On se lève tous pour dire : STOP


Comment se montrer solidaires des salariés de Danone, Marks&Spencer, Moulinex ou d’autres boîtes qui licencient ? En dehors des manifestations, comment peser sur les multinationales ? Si on a vu fleurir des appels au boycott présenté comme une arme du consommateur face aux entreprises "non citoyennes", ne devrait-on pas aussi mettre en avant des actions de réappropriation des richesses ?


Les campagnes de boycott dans l’hexagone ont toujours été marquée par une faible participation à la différence de pays comme les Pays-Bas, l’Allemagne ou les pays nordiques.
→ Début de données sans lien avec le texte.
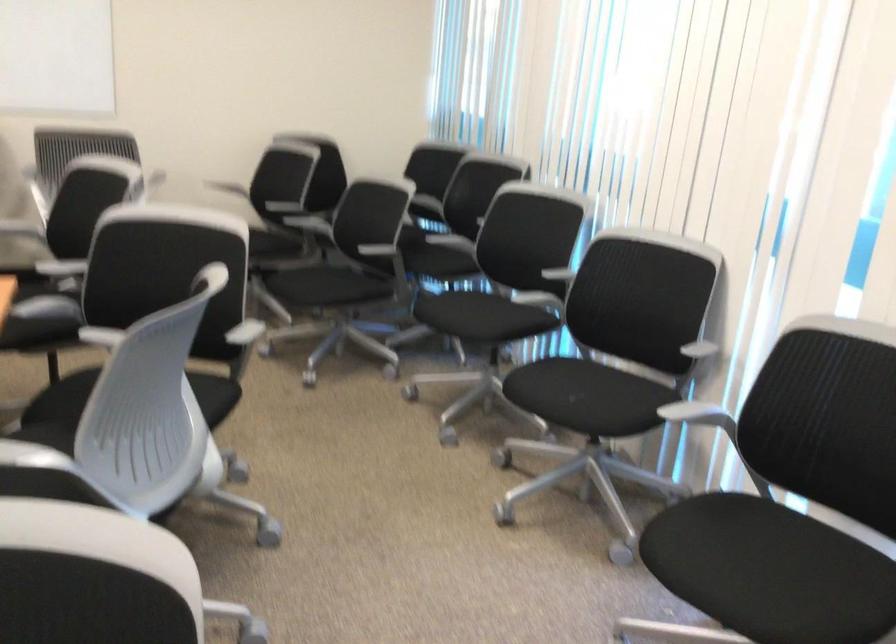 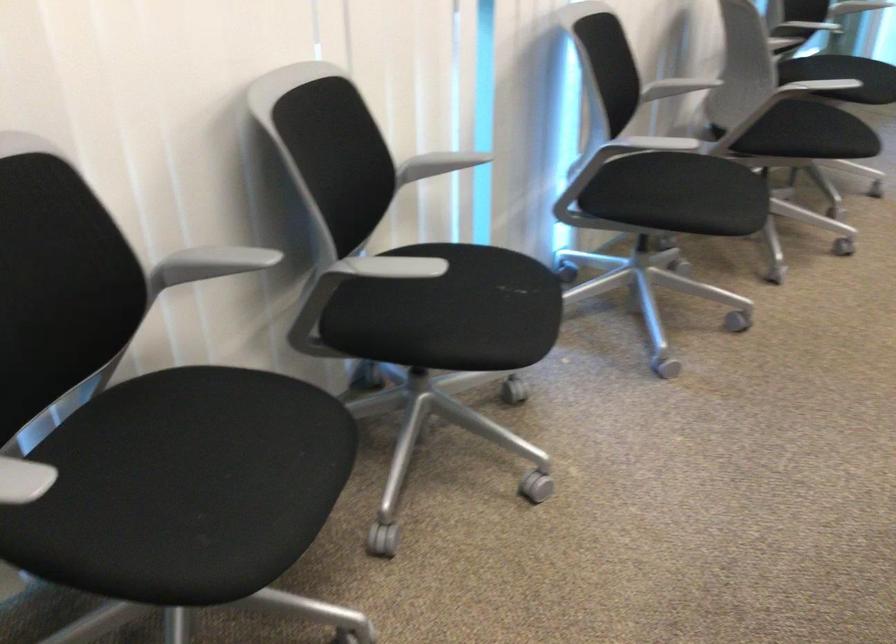 Find the pixel in the second image that matches point 471,314 in the first image.

(226, 456) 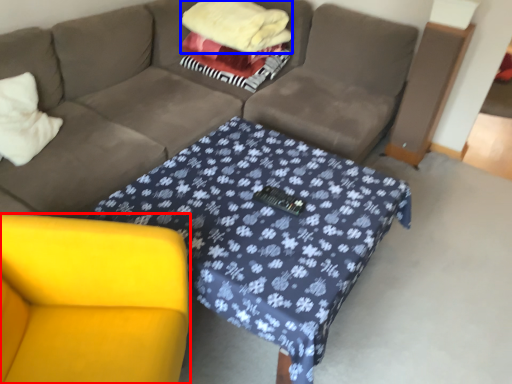 Question: Which object appears closest to the camera in this image, armchair (highlighted by a red box) or blanket (highlighted by a blue box)?

Choices:
 (A) armchair
 (B) blanket

Answer: (A) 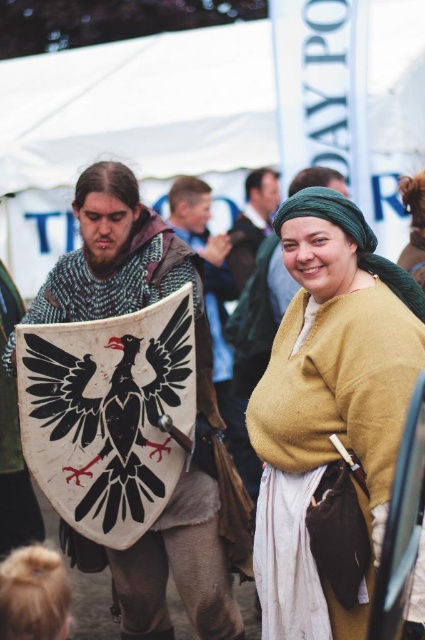 Question: Is knitted woolen sweater at center above green woven headscarf at center?

Choices:
 (A) yes
 (B) no

Answer: (B)

Question: Where is white leather shield at center located in relation to knitted woolen sweater at center in the image?

Choices:
 (A) right
 (B) left

Answer: (B)

Question: Is matte yellow sweater at center smaller than black leather shield at center?

Choices:
 (A) no
 (B) yes

Answer: (A)

Question: Which of the following is the farthest from the observer?

Choices:
 (A) knitted woolen sweater at center
 (B) matte yellow sweater at center

Answer: (A)

Question: Based on their relative distances, which object is farther from the green woven headscarf at center?

Choices:
 (A) matte yellow sweater at center
 (B) knitted woolen sweater at center
 (C) white leather shield at center
 (D) black leather shield at center

Answer: (D)

Question: Which of the following is the farthest from the observer?

Choices:
 (A) (297, 497)
 (B) (238, 387)
 (C) (414, 208)
 (D) (189, 212)

Answer: (D) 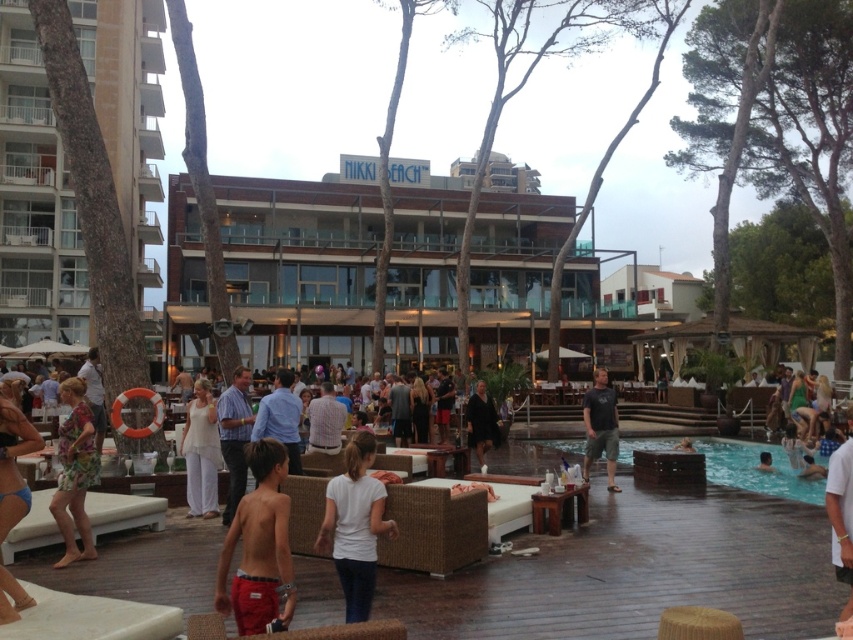 Between red cotton shorts at lower left and light blue shirt at center, which one is positioned lower?

light blue shirt at center is lower down.

Between red cotton shorts at lower left and light blue shirt at center, which one has less height?

With less height is light blue shirt at center.

The height and width of the screenshot is (640, 853). What are the coordinates of `red cotton shorts at lower left` in the screenshot? It's located at (259, 547).

In order to click on red cotton shorts at lower left in this screenshot , I will do [x=259, y=547].

Is point (3, 614) farther from camera compared to point (256, 412)?

No.

What do you see at coordinates (13, 465) in the screenshot? The height and width of the screenshot is (640, 853). I see `matte blue bikini at lower left` at bounding box center [13, 465].

Identify the location of matte blue bikini at lower left. (13, 465).

Which of these two, matte blue bikini at lower left or light blue fabric swimmer at lower right, stands shorter?

light blue fabric swimmer at lower right is shorter.

Does matte blue bikini at lower left have a greater height compared to light blue fabric swimmer at lower right?

Yes.

Locate an element on the screen. The height and width of the screenshot is (640, 853). matte blue bikini at lower left is located at coordinates (13, 465).

This screenshot has height=640, width=853. I want to click on matte blue bikini at lower left, so click(x=13, y=465). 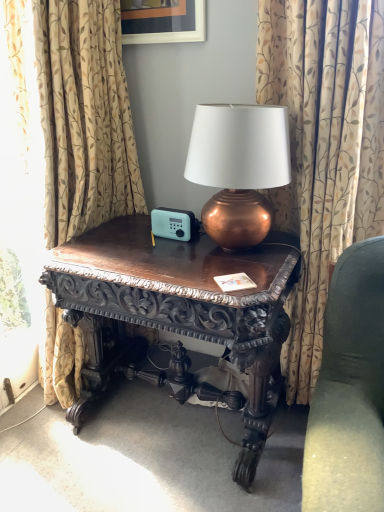 Identify the location of empty space that is ontop of dark wood carved table at center (from a real-world perspective). click(x=178, y=250). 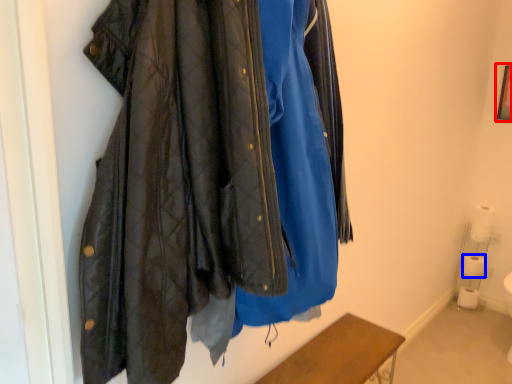 Question: Among these objects, which one is farthest to the camera, picture frame (highlighted by a red box) or toilet paper (highlighted by a blue box)?

Choices:
 (A) picture frame
 (B) toilet paper

Answer: (B) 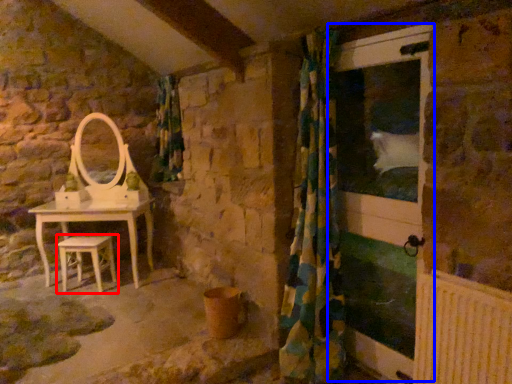 Question: Among these objects, which one is farthest to the camera, stool (highlighted by a red box) or screen door (highlighted by a blue box)?

Choices:
 (A) stool
 (B) screen door

Answer: (A) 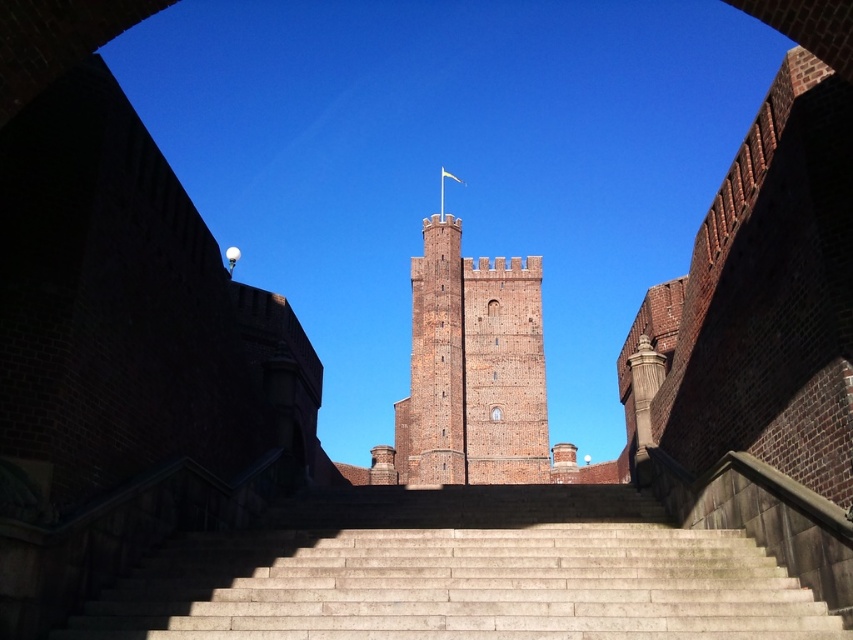 Is point (506, 518) farther from camera compared to point (459, 340)?

No, it is not.

What do you see at coordinates (460, 573) in the screenshot?
I see `smooth stone stairs at center` at bounding box center [460, 573].

What are the coordinates of `smooth stone stairs at center` in the screenshot? It's located at coord(460,573). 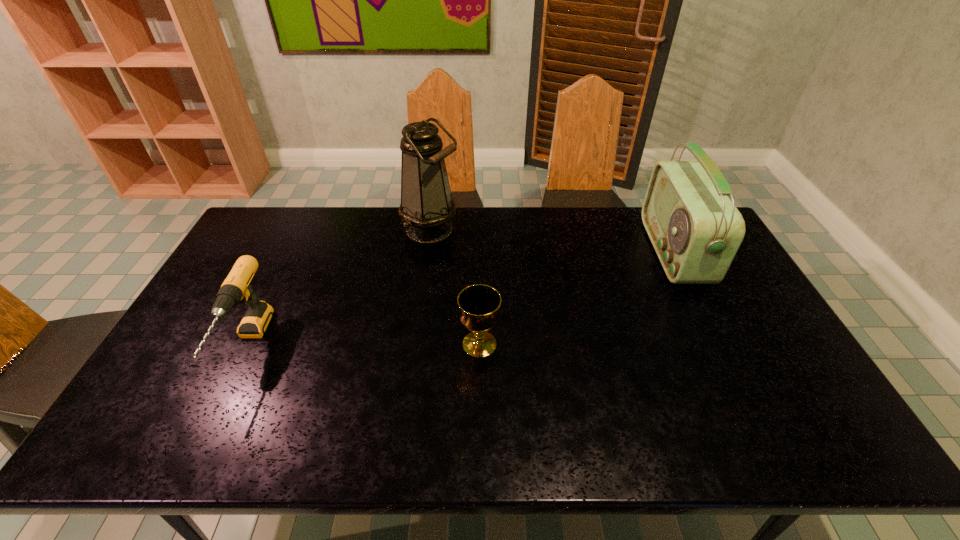 The width and height of the screenshot is (960, 540). I want to click on object that ranks as the third closest to the leftmost object, so click(x=695, y=229).

Identify which object is located as the nearest to the leftmost object. Please provide its 2D coordinates. Your answer should be formatted as a tuple, i.e. [(x, y)], where the tuple contains the x and y coordinates of a point satisfying the conditions above.

[(427, 206)]

Identify the location of free space in the image that satisfies the following two spatial constraints: 1. on the front panel of the radio receiver; 2. on the handle side of the drill. (720, 345). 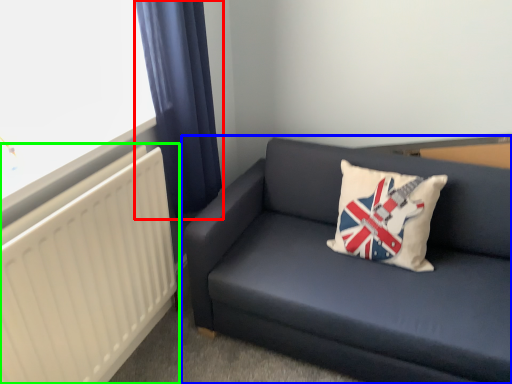 Question: Estimate the real-world distances between objects in this image. Which object is closer to curtain (highlighted by a red box), studio couch (highlighted by a blue box) or radiator (highlighted by a green box)?

Choices:
 (A) studio couch
 (B) radiator

Answer: (B) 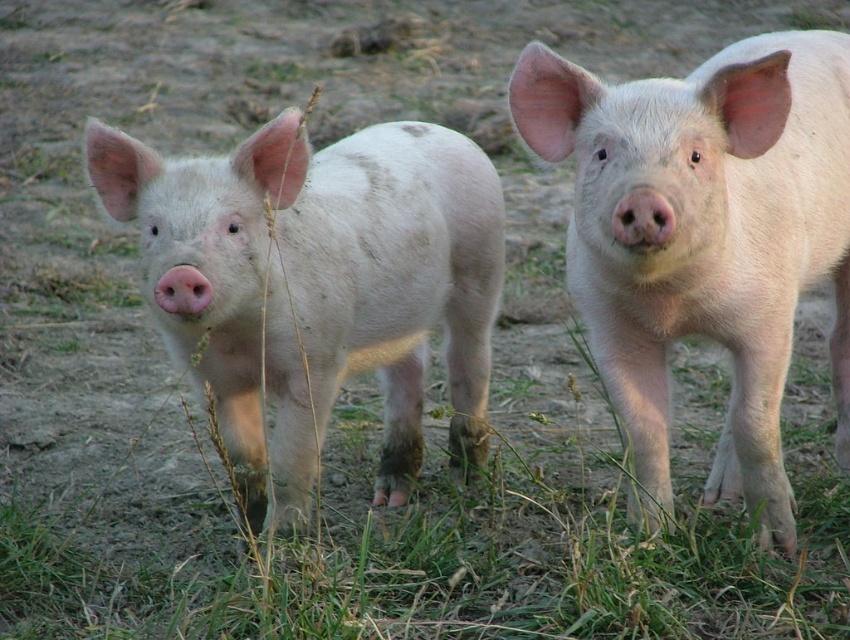 Question: Which of the following is the closest to the observer?

Choices:
 (A) (327, 371)
 (B) (654, 356)

Answer: (B)

Question: Does matte white piglet at center appear on the left side of pink smooth pig at center?

Choices:
 (A) no
 (B) yes

Answer: (B)

Question: Is matte white piglet at center bigger than pink smooth pig at center?

Choices:
 (A) no
 (B) yes

Answer: (A)

Question: Does matte white piglet at center lie in front of pink smooth pig at center?

Choices:
 (A) yes
 (B) no

Answer: (B)

Question: Which of the following is the closest to the observer?

Choices:
 (A) pink smooth pig at center
 (B) matte white piglet at center

Answer: (A) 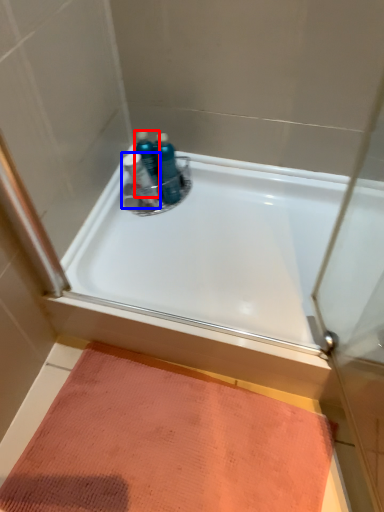 Question: Which object appears farthest to the camera in this image, toiletry (highlighted by a red box) or toiletry (highlighted by a blue box)?

Choices:
 (A) toiletry
 (B) toiletry

Answer: (A) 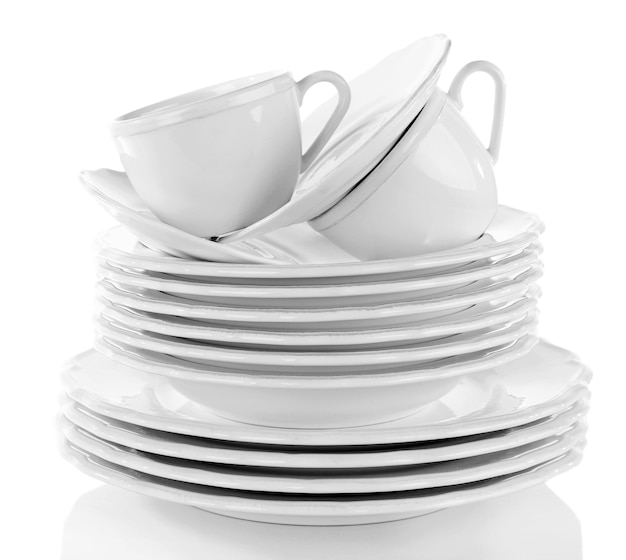 Locate an element on the screen. This screenshot has width=626, height=560. bowls is located at coordinates (364, 270), (382, 284), (387, 310), (404, 336), (409, 357), (421, 381). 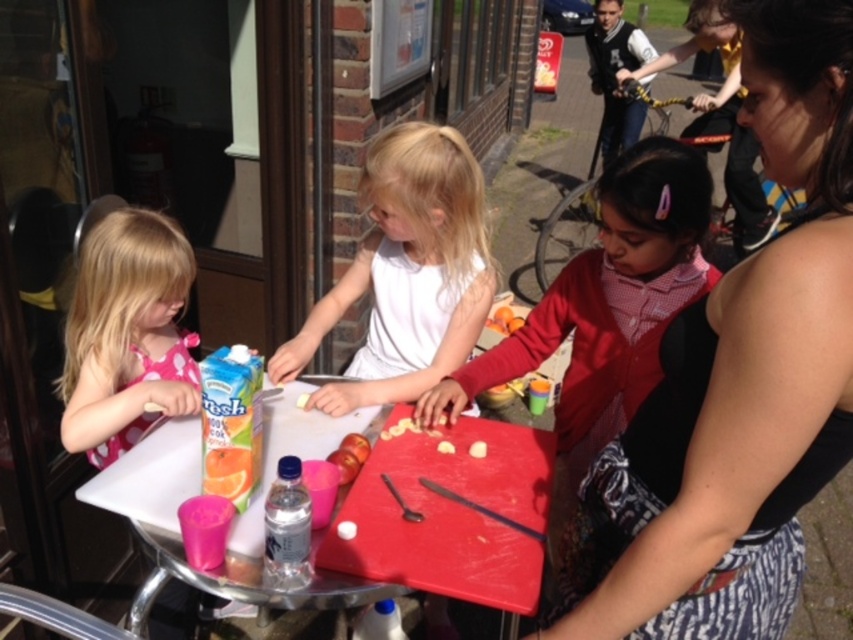 You are a photographer trying to capture a candid shot of the two children at the table. You want to ensure that both the white matte shirt at center and the pink fabric dress at left are clearly visible in the frame. Based on their sizes, which child should you position closer to the camera to ensure their clothing details are sharp and in focus?

The white matte shirt at center is wider than the pink fabric dress at left, so positioning the child in the white matte shirt at center closer to the camera will ensure their details are sharper and in focus.

You are a delivery person who needs to leave a package at the table. The package is 24 inches long. Can you place it between the matte black tank top at center and the matte red jacket at center without moving any items?

The distance between the matte black tank top at center and the matte red jacket at center is 20.64 inches. Since the package is 24 inches long, it cannot fit in the space between them. You will need to find another location to place the package.

You are a photographer standing in front of the table. You want to take a photo of the white matte shirt at center and the pink fabric dress at left. Which one will appear larger in the photo?

The white matte shirt at center will appear larger in the photo because it is closer to the viewer than the pink fabric dress at left. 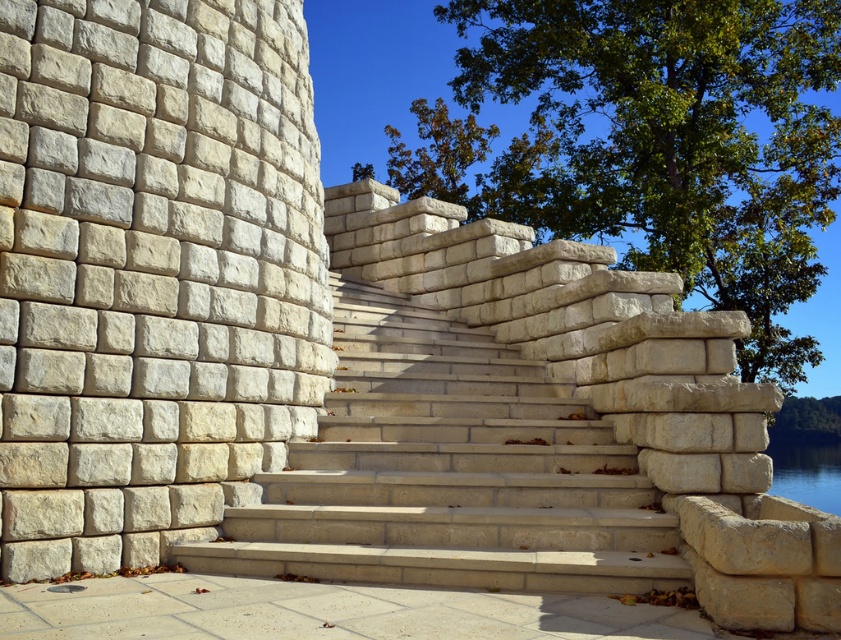 You are planning to place a large decorative statue that is 2 meters wide on the smooth concrete slab at lower center. Considering the beige stone stairs at center are narrower than the slab, will the statue fit on the slab?

The beige stone stairs at center are narrower than the smooth concrete slab at lower center, so the statue with 2 meters width can fit on the smooth concrete slab at lower center as it is wider than the stairs.

You are standing at the base of the beige stone stairs at center. If you walk straight ahead, will you eventually reach the tree with autumn leaves on the right?

The beige stone stairs at center are positioned to the left of the tree with autumn leaves on the right, so walking straight ahead along the stairs would lead you upwards away from the tree. To reach the tree, you would need to move to the right side of the stairs.

You are standing at the base of the beige stone stairs at center. Looking upward, where would you see the point marked at coordinate (448,472) on the staircase?

The point marked at coordinate (448,472) is located on the beige stone stairs at center, which is the middle section of the staircase. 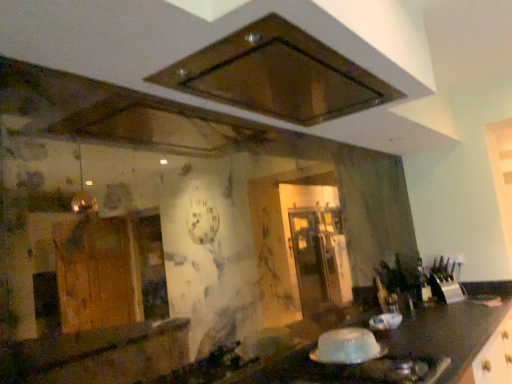 Question: From a real-world perspective, relative to brown matte exhaust hood at upper center, is white glossy gas stove at lower right vertically above or below?

Choices:
 (A) below
 (B) above

Answer: (A)

Question: Considering the positions of white glossy gas stove at lower right and brown matte exhaust hood at upper center in the image, is white glossy gas stove at lower right wider or thinner than brown matte exhaust hood at upper center?

Choices:
 (A) wide
 (B) thin

Answer: (A)

Question: Estimate the real-world distances between objects in this image. Which object is farther from the brown matte exhaust hood at upper center?

Choices:
 (A) translucent plastic container at lower center
 (B) metallic silver knife block at right
 (C) white glossy gas stove at lower right

Answer: (B)

Question: Estimate the real-world distances between objects in this image. Which object is farther from the metallic silver knife block at right?

Choices:
 (A) translucent plastic container at lower center
 (B) white glossy gas stove at lower right
 (C) brown matte exhaust hood at upper center

Answer: (C)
Car le boycott suppose pour être efficace un mouvement massif pour handicaper réellement les firmes transnationales. L’année dernière lors du naufrage de l’Erika, un appel au boycott avait été lancé contre Total. Non seulement celui-ci n’a eu aucun effet, mais les bénéfices de Total n’ont jamais été aussi juteux que cette année (+67 milliards). En l’absence de démarche collective, de campagne-relai devant les stations, la désapprobation citoyenne face à la marée noire s’est arrêté là où commencait les intérêts particuliers des automobilistes. Dans le cadre de Danone, la donne est quelque peu différente. Une fraction de la gauche plurielle s’est rangée derrière les salariés et a voulu être au premier plan de la contestation pour se racheter à bas prix de toutes les acceptations libérales depuis 1997.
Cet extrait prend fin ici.